HoneyGAN Pots: A Deep Learning Approach for Generating Honeypots
Ryan Gabrys, Daniel Silva, Mark Bilinski

TL;DR
This paper introduces HoneyGAN Pots, a novel deep learning method using GANs to generate decoy configurations for honeypots, aiming to improve adaptability and efficiency in cyber defense strategies.
Contribution
The study pioneers the use of GANs for generating honeypot decoy configurations, addressing limitations of existing static and collection-based approaches.
Findings
Demonstrates feasibility of GAN-based decoy generation
Shows improved adaptability over traditional methods
Provides a new tool for cyber defense enhancement
Abstract
This paper investigates the feasibility and effectiveness of employing Generative Adversarial Networks (GANs) for the generation of decoy configurations in the field of cyber defense.

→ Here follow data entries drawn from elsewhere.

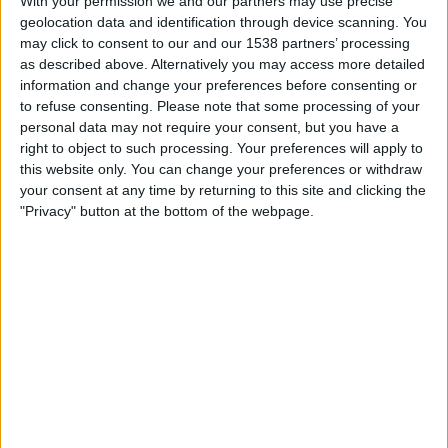
With your permission we and our partners may use precise
Inter Palmira
geolocation data and identification through device scanning. You
Fanatiz (Watch it live)
may click to consent to our and our 1538 partners’ processing
as described above. Alternatively you may access more detailed
Wednesday, 2026-07-29
information and change your preferences before consenting or
to refuse consenting.
Please note that some processing of your
18:00
Copa Colombia
personal data may not require your consent, but you have a
right to object to such processing. Your preferences will apply to
Inter Palmira
this website only. You can change your preferences or withdraw
Inter Bogotá
your consent at any time by returning to this site and clicking the
Win Sports TV YouTube
"Privacy" button at the bottom of the webpage.
Sunday, 2026-07-26
17:00
Primera B
Patriotas
Inter Palmira
Win Sports TV YouTube
More days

The utilization of honeypots has been extensively studied in the past; however, selecting appropriate decoy configurations for a given cyber scenario (and subsequently retrieving/generating them) remain open challenges. Existing approaches often rely on maintaining lists of configurations or storing collections of pre-configured images, lacking adaptability and efficiency. In this pioneering study, we present a novel approach that leverages GANs' learning capabilities to tackle these challenges. To the best of our knowledge, no prior attempts have been made to utilize GANs specifically for generating decoy configurations. Our research aims to address this gap and provide cyber defenders with a powerful…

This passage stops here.